West Tytherley is in central W Hampshire, seven miles NW of Romsey and less than a mile from the Wiltshire border. The country here is rolling and wooded with mixed pasture and arable cultivation. The village is just over a mile S of the Roman road from Old Sarum to Winchester, and the church stand at the S end of the village centre.
St Peter’s consists of a nave with a south porch, chancel and W tower. The nave, porch and tower are of 1833 by G. R. Guthrie; the nave entirely of brick and the porch and tower of brick and knapped flint. All of this is in a Georgian style; the nave broad with a W gallery carried on slim shafts. In 1877 a grey ashlar chancel was added by J. Colson, and the square-headed Perpendicular style windows in the nave and tower must be of that date.

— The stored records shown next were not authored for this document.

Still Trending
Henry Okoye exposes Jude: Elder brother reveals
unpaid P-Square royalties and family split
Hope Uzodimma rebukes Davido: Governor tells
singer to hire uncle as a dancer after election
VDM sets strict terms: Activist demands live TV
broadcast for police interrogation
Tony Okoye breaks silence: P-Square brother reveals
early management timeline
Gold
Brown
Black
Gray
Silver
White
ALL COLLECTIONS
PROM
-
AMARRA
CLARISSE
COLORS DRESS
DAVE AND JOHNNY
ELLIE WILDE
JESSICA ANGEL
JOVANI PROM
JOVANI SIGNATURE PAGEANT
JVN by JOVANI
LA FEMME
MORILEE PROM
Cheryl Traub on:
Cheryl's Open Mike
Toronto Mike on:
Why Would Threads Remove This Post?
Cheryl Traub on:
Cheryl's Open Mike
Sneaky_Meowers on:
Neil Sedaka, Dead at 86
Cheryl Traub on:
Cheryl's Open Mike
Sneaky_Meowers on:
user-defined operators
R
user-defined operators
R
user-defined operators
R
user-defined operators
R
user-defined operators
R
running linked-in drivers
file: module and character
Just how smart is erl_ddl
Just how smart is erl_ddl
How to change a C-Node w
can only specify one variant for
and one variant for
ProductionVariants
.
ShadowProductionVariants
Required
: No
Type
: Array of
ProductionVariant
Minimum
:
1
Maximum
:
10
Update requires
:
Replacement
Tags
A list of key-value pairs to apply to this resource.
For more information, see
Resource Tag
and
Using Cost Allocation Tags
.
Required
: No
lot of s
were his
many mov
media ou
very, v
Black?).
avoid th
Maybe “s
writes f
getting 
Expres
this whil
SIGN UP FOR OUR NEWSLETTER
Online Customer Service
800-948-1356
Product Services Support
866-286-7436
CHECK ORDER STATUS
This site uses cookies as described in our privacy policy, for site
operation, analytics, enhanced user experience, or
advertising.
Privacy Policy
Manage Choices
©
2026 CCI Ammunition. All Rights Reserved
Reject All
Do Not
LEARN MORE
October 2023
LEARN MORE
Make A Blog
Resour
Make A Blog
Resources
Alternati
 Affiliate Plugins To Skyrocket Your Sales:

This church replaced a medieval one that stood in the churchyard across the road to the E. It was described as ruinous in a meeting held on 26th December 1831, and its demolition began on the same day. The foundation stone of the new church was laid on 14th March 1832, and it was consecrated on 19th April 1833. The site and £500 towards the cost of the new church were provided by the Lord of the Manor, Charles Baring Wall. A drawing of the old church, now in the vestry, shows it to have been a two-cell building with a W bell turret, apparently 13thc in style. The only Romanesque sculpture is the Purbeck marble font.